Solved – How to do a factor analysis with just one component

cronbachs-alphafactor analysisfactor-rotationpcareliability

I have done a questionnaire with six questions to measure engagement. This is the only component I measure. To make sure they measure just one component, I tried to run a Factor analysis with Direct Oblimin. However, when I run the test it will not show a pattern matrix. (Is this because I have only one component? If yes, is this reliable enough to continue with a reliability analysis?). When I add a random variable it shows the pattern matrix with two components.

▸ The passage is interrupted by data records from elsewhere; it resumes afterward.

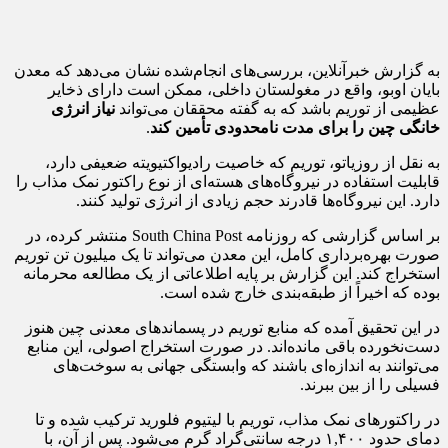
به گزارش خبرآنلاین، بررسی‌های انجام‌شده نشان می‌دهد که معدن
بایان اوبو، واقع در مغولستان داخلی، ممکن است دارای ذخایر
عظیمی از توریم باشد که به گفته محققان می‌تواند
نیاز انرژی
خانگی چین را برای مدت نامحدودی تأمین کند
.
به نقل از روزیاتو، توریم که خاصیت رادیواکتیویته ضعیفی دارد،
قابلیت استفاده در نیروگاه‌های هسته‌ای از نوع راکتور نمک مذاب را
دارد. این نیروگاه‌ها قادرند حجم زیادی از انرژی تولید کنند.
بر اساس گزارشی که روزنامه South China Post منتشر کرده، در
صورت بهره‌برداری کامل، این معدن می‌تواند تا یک میلیون تن توریم
استخراج کند. این گزارش بر پایه اطلاعاتی از یک مطالعه محرمانه
بوده که اخیراً از طبقه‌بندی خارج شده است.
در این تحقیق آمده که منابع توریم در پسماندهای معدنی چین هنوز
دست‌نخورده باقی مانده‌اند. در صورت استخراج اصولی، این منابع
می‌توانند به اندازه‌ای باشند که وابستگی جهانی به سوخت‌های
فسیلی را از بین ببرند.
در راکتورهای نمک مذاب، توریم با لیتیوم فلورید ترکیب شده و تا
دمای حدود ۱,۴۰۰ درجه سانتی‌گراد گرم می‌شود. پس از آن، با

When I skip the Factor analysis and just start with a Reliability analysis: I increase my Cronbach's Alfa by deleting two items. My Cronbach's Alfa is .79 which should be fine for this experiment.

Best Answer

  1. Are you doing a PCA or an EFA? You say that you do a factor analysis and use a direct oblimin rotation, but you also note that you are extracting components. PCA and EFA rely on different theoretical assumptions, and one should not use an oblique rotation for a PCA, as it goes against the fundamental point of the PCA—to maximize interindividual differences.

  2. What software/packages are you using? What output you get is somewhat determined by what the programmers thought necessary given one factor extracted.

  3. What are the eigenvalues? What does the scree plot look like? If it is extracting one factor, and there is an obvious elbow at the second eigenvalue, then extracting one factor seems reasonable for these six questions.